1 Going further with random slopes

In my experience, people sometimes make the distinction of ‘random intercept’ versus ‘random slope’ models. Indeed, as we have seen, these models do differ in terms of allowing for heterogeneity in the per-cluster (per-person) average/intercept versus allowing for between-cluster heterogeneity in the association of a predictor with the outcome.

Importantly, however, there is not a single ‘random slope’ model. Rather, the effect of any L1 predictor may differ from one L2 unit to the next. Or in the case of experimental data where we have many trials per subject, we can imagine that any within-subjects predictor – either an experimental factor like incongruent/congruent condition in the flanker or a continuous covariate like instantaneous heart rate – may have heterogeneous effects on the outcome across people.

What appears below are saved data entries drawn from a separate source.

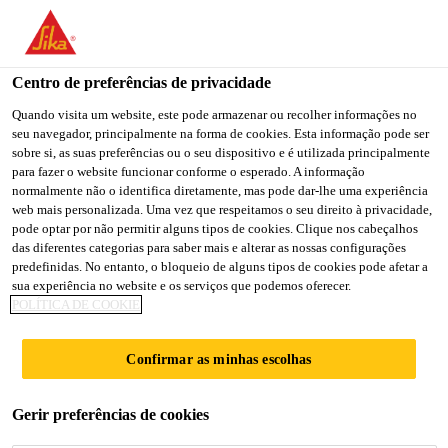
You are accessing "Sika Brasil", it seems you are accessing it
from "Estados Unidos". We have a dedicated website for your
country.
Centro de preferências de privacidade
Construção
...
SikaTop®-107 Branco
TO
Quando visita um website, este pode armazenar ou recolher informações no
STAY ON THE SIKA
SELECT A
seu navegador, principalmente na forma de cookies. Esta informação pode ser
SIKA
BRASIL WEBSITE
COUNTRY
sobre si, as suas preferências ou o seu dispositivo e é utilizada principalmente
USA
para fazer o website funcionar conforme o esperado. A informação
normalmente não o identifica diretamente, mas pode dar-lhe uma experiência
web mais personalizada. Uma vez que respeitamos o seu direito à privacidade,
SikaTop®-107
Sika Brasil
pode optar por não permitir alguns tipos de cookies. Clique nos cabeçalhos
das diferentes categorias para saber mais e alterar as nossas configurações
predefinidas. No entanto, o bloqueio de alguns tipos de cookies pode afetar a
Branco
sua experiência no website e os serviços que podemos oferecer.
POLÍTICA DE COOKIE
Revestimento impermeabilizante
Confirmar as minhas escolhas
bicomponente semiflexível
SikaTop® 107 Branco é um revestimento semi-
Gerir preferências de cookies
flexível, impermeabilizante e protetor,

As we scale up the number of random slopes in a model, estimation becomes much more difficult and we may see increasing evidence of model nonconvergence. We’ll talk about how to address this when we come to model selection.

1.1 R-side versus G-side random effects

How do random effects enter into the model? The math gets a little hairy here, so I’m going to try to keep things at a high level. Briefly, each person (L2 unit) in an MLM has a predicted data variance/covariance matrix \(\mathbf{V}_j\) that reflects both unmodeled level 1 residual variability (usually denoted \(\sigma^2_e\) or just \(\sigma^2\)) and unmodeled variability due to individual-specific deviations from the sample average in the random effects (e.g., intercept and one or more slopes). Note the emphasis on unmodeled here! The \(\mathbf{V}_j\) matrix is capturing the residual structure (both variance and covariance) of a given person (L2 unit) after controlling for all fixed effects in the model.

We have already seen that the random effects in the model are assumed to be distributed as multivariate normal (MVN). Recall our flanker RT analysis example where we allowed a random intercept per subject and a random slope of trial condition (incongruent/congruent):

\[ \begin{bmatrix} \mu_{\textrm{int},j} \\ \mu_{\textrm{cond},j} \end{bmatrix} \sim \mathcal{N}(\begin{bmatrix} 0 \\ 0\end{bmatrix}, \begin{bmatrix} \tau_{\textrm{int}} & \tau_{\textrm{int,cond}} \\ \tau_{\textrm{int,cond}} & \tau_{\textrm{cond}}\end{bmatrix}) \]

As we scale up the number of random effects, the matrix gets bigger. For example, with four random effects, we see:

\[ \begin{bmatrix} \mu_{0j} \\ \mu_{1j} \\ \mu_{2j} \\ \mu_{3j} \end{bmatrix} \sim \mathcal{N}(\begin{bmatrix} 0 \\ 0 \\ 0 \\ 0 \end{bmatrix}, \begin{bmatrix} \tau_{00} & \tau_{01} & \tau_{02} & \tau_{03} \\ \tau_{10} & \tau_{11} & \tau_{12} & \tau_{13} \\ \tau_{20} & \tau_{21} & \tau_{22} & \tau_{23} \\ \tau_{30} & \tau_{31} & \tau_{32} & \tau_{33} \end{bmatrix}) \]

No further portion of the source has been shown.